§ **Task brief**
Scan the lines below for "Restart" and copy the matches.

───── Provided records ─────

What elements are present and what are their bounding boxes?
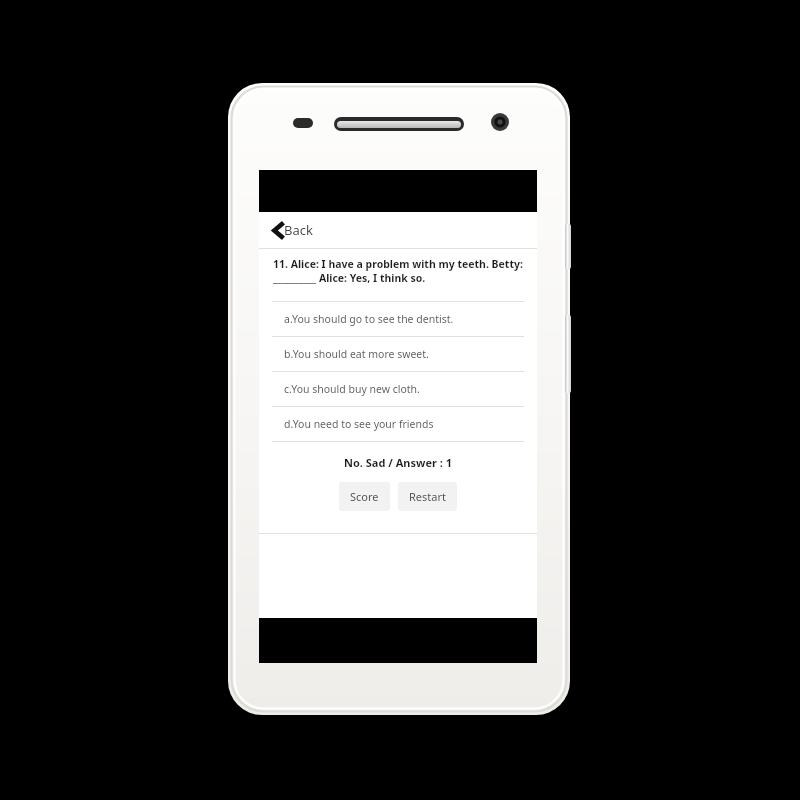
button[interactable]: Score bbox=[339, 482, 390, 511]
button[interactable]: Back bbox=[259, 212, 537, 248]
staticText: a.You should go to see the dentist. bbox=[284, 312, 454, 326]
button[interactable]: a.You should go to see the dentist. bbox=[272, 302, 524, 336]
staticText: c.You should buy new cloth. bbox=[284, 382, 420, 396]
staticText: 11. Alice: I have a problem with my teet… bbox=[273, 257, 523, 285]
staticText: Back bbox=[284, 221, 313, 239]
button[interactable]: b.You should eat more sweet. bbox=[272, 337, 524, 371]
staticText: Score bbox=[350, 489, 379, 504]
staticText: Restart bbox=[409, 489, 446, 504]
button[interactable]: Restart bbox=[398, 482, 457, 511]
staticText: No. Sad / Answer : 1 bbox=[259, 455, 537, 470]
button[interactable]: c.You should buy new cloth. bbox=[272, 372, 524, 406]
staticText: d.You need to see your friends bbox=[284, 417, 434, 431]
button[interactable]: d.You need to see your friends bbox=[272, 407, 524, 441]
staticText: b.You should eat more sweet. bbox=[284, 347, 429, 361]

─────
───── Provided records ─────

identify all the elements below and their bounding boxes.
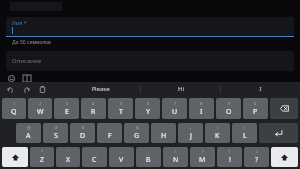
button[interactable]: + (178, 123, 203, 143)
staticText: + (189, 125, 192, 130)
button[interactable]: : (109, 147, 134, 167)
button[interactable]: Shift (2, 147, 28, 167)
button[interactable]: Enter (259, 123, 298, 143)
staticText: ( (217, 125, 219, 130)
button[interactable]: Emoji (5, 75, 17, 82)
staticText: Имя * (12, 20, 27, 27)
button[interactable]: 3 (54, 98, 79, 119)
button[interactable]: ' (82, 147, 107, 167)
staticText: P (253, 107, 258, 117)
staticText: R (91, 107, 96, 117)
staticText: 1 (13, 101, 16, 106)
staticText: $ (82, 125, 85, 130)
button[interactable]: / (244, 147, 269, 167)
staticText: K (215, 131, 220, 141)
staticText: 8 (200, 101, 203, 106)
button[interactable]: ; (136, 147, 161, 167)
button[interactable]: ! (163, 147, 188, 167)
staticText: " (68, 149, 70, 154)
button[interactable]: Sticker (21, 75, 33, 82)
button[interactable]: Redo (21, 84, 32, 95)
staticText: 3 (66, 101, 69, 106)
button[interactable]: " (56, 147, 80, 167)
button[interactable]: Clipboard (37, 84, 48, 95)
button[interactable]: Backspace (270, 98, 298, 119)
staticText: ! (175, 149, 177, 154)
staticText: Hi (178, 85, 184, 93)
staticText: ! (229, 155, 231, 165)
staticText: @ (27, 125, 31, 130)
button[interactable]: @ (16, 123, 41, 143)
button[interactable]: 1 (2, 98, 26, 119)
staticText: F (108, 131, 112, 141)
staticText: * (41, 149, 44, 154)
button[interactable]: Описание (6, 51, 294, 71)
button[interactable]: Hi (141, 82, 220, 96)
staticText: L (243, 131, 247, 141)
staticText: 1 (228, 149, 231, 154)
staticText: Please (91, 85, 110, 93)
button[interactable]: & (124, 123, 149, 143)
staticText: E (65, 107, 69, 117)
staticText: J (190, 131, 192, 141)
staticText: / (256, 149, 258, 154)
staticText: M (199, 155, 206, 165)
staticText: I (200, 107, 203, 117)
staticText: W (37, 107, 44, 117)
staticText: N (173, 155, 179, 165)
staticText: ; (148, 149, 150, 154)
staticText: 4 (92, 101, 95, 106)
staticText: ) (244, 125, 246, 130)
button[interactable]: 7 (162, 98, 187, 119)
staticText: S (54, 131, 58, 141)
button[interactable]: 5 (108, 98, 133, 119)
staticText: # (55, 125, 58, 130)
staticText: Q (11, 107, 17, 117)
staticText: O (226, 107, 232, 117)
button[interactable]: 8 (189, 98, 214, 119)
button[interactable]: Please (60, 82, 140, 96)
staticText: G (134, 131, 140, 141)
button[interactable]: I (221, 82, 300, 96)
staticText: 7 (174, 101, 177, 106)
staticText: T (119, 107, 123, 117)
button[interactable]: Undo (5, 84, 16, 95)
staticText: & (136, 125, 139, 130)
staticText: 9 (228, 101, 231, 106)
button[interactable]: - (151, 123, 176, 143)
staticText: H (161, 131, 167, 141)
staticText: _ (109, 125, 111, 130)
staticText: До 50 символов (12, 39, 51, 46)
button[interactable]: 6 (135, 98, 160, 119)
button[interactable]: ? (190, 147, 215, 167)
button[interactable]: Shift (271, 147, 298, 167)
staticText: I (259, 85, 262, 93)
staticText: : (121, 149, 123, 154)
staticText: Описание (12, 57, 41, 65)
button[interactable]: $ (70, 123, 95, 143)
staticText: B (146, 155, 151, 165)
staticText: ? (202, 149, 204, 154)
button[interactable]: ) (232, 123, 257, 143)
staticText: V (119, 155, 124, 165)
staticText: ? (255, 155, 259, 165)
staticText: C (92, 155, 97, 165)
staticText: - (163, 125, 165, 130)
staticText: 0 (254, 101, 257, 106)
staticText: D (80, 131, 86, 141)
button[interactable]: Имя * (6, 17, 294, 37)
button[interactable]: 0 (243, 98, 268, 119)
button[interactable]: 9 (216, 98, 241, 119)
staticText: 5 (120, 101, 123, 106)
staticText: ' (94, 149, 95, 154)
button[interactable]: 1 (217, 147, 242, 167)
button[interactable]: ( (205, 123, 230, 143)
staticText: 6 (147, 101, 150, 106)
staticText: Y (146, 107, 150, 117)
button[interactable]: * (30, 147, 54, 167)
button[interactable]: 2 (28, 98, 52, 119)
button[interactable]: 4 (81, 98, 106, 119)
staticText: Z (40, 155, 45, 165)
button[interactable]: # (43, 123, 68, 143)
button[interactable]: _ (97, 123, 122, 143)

─────

§ **Solution for this task**
staticText: Restart bbox=[409, 489, 446, 504]
button[interactable]: Restart bbox=[398, 482, 457, 511]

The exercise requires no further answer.